Restoration work on a baroque frame
The gilder combines the academic with the artisanalExposure of stucco surfaces. After removing the lime paint, the original design is revealed
Restoring these elements today is just as much a part of Benjamin Franck's range of tasks as polishing up faded lettering in public buildings or churches. Here Franck works in the field of calligraphy. As it has become rather out of fashion to maltreat mankind with sayings, promises or even threats, there is hardly any demand for new versions. Franck estimates that 75% of his work involves restoring existing lettering and only 25% is new.
Whenever something is restored today, whether it is made of wood, stone or metal, two, let's call them, worlds come into play: the academic world and the world of craftsmanship. The academic side is concerned, among other things, with the interpretation of objects, their historical context and their classification. In addition, laboratory investigations, elaborate mapping and documentation are part of the academic field of activity. The craft aspects deal with the direct implementation: material, coloring, production technique. Today, one would perhaps say that the academic aspect corresponds to the software and the craft aspect to the hardware of an (art) object. It is very important to Benjamin Franck that both aspects are taken into account in all his work. His closest professional network therefore includes experts from both worlds, with Franck's staff taking on much of this work for the academic branch. In this way, both worlds benefit from each other.
Franck copied the step into modernism from the aforementioned stucco artist Marcel Chaudot. In his early years, Chaudot designed the winter garden of the cruise ship "MS Deutschland" together with Franck - old craftsmanship such as stuccoing or gilding is still used in this modern field today.

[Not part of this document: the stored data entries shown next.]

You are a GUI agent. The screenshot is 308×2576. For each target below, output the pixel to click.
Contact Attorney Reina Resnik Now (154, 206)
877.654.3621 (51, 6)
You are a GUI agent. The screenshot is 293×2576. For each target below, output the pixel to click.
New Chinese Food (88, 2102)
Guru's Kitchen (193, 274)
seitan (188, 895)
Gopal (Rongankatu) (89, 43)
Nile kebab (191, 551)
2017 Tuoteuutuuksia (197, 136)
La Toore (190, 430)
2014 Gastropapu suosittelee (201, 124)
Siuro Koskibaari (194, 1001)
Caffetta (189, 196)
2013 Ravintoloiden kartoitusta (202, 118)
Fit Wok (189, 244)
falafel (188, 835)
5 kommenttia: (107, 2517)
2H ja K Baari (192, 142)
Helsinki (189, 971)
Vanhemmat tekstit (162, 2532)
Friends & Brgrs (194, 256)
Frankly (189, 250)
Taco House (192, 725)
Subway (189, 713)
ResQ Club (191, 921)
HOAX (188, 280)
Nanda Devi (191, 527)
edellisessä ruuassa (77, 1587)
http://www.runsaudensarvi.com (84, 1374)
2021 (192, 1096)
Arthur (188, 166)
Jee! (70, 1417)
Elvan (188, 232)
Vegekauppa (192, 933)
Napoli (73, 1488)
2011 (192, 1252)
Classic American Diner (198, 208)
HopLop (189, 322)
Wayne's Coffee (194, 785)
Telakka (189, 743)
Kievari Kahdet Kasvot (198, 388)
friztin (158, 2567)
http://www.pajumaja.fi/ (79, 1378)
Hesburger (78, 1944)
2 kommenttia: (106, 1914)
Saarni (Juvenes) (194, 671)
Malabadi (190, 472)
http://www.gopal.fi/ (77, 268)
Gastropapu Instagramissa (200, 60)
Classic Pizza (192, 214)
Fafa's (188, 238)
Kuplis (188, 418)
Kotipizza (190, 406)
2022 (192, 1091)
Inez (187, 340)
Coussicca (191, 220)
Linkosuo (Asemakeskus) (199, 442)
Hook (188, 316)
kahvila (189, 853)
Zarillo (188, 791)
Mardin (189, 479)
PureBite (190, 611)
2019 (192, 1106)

Touchup: a step into the modern age
Franck calls this area of activity Touchup: the refurbishment of modern surfaces in the VIP area. Among other things, Franck works on yachts, in airplanes or in lounges where the super-rich meet. But he doesn't reveal any more. In addition to craftsmanship, the focus here is on one thing above all: discretion.
When asked about the future prospects for his line of work, Franck doesn't think twice. In view of the uncertainty in many sectors of the economy, large restoration jobs are likely to become rarer. Even the two churches, which are not exactly suffering, are cutting corners. "Young colleagues who want to set up their own business in a few years will probably have to concentrate more on the four golden corners of a picture frame again."